*AVAILABLE DATA*.
Start of Block
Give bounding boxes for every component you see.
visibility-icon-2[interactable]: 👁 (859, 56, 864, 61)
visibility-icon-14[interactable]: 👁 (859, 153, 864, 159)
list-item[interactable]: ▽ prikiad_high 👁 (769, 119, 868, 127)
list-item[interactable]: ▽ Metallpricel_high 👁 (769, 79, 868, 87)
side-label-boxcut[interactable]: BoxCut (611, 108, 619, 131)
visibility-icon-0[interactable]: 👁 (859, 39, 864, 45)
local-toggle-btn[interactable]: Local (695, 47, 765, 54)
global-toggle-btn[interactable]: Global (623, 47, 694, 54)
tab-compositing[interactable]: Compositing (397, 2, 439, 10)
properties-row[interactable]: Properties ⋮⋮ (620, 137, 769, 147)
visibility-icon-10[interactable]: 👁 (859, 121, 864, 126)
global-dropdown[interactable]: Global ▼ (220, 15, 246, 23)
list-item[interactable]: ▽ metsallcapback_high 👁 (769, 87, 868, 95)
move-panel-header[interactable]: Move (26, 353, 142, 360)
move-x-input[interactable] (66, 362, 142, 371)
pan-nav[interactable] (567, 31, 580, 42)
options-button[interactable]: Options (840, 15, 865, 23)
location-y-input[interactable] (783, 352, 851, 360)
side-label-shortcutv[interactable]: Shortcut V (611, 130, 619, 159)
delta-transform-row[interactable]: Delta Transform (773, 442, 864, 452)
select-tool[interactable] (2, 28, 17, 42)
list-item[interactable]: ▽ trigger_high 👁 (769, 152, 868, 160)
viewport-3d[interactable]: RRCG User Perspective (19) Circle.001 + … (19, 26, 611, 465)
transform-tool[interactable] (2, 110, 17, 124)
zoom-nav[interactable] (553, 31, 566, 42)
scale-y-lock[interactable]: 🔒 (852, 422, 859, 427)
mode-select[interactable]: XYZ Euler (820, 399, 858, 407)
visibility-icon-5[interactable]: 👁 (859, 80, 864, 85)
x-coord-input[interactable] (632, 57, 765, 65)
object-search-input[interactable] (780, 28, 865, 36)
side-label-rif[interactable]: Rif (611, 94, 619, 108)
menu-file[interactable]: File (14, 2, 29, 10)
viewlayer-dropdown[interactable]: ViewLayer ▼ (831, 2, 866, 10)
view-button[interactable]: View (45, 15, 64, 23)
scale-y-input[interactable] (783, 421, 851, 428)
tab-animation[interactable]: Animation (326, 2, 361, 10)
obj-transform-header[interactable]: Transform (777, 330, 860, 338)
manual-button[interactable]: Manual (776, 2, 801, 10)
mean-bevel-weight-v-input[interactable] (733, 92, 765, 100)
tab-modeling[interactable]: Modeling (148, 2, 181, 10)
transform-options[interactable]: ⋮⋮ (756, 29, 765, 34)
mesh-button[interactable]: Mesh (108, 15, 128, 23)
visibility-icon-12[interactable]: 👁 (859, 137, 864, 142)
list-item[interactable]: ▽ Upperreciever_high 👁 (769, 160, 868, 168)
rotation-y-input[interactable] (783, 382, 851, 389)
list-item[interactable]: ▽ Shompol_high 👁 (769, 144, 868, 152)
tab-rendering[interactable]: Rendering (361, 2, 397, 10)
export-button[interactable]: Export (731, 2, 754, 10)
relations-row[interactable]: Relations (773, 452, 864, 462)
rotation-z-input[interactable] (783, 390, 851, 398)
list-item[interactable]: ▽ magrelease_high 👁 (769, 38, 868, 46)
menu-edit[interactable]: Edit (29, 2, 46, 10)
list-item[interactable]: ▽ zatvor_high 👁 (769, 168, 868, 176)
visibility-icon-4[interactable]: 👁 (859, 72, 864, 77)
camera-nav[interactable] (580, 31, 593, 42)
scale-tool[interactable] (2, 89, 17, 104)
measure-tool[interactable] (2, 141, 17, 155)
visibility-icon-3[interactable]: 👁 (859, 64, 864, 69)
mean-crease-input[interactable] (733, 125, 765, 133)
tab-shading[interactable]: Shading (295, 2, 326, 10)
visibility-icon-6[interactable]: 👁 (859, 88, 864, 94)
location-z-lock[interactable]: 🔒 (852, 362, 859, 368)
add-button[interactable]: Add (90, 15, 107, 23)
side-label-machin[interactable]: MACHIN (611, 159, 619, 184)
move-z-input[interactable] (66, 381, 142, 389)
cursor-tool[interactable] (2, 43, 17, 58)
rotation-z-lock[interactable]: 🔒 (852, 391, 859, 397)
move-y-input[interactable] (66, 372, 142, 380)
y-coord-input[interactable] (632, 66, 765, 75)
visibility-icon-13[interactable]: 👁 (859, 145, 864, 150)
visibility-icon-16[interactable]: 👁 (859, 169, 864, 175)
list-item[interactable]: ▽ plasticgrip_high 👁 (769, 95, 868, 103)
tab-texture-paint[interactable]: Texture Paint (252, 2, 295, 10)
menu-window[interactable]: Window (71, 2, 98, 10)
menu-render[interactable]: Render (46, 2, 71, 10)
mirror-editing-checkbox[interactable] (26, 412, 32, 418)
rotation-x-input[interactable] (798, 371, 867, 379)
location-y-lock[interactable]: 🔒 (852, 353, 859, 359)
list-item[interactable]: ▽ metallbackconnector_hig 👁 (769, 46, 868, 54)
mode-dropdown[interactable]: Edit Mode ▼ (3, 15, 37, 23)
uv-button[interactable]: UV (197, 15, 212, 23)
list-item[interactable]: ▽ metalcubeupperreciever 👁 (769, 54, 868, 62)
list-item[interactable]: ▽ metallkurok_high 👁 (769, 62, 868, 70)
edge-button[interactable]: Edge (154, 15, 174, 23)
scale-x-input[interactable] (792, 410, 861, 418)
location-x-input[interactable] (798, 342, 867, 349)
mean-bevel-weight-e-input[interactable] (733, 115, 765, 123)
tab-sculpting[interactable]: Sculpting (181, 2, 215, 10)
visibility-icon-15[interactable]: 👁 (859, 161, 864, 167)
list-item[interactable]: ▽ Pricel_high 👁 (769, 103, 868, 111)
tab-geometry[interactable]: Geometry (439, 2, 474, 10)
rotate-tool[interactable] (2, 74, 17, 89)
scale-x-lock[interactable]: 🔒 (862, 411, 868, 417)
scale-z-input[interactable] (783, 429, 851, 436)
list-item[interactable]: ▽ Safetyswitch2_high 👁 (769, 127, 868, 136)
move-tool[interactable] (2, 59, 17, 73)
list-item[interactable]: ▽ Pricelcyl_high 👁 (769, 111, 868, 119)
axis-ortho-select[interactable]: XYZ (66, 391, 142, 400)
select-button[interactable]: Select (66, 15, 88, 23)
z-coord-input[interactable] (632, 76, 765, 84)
End of Block
*WORK INSTRUCTIONS*. Every line containing the word "tool" should be copied from the material.

*SOLUTION TO THE EXERCISE*.
select-tool[interactable] (2, 28, 17, 42)
transform-tool[interactable] (2, 110, 17, 124)
scale-tool[interactable] (2, 89, 17, 104)
measure-tool[interactable] (2, 141, 17, 155)
cursor-tool[interactable] (2, 43, 17, 58)
rotate-tool[interactable] (2, 74, 17, 89)
move-tool[interactable] (2, 59, 17, 73)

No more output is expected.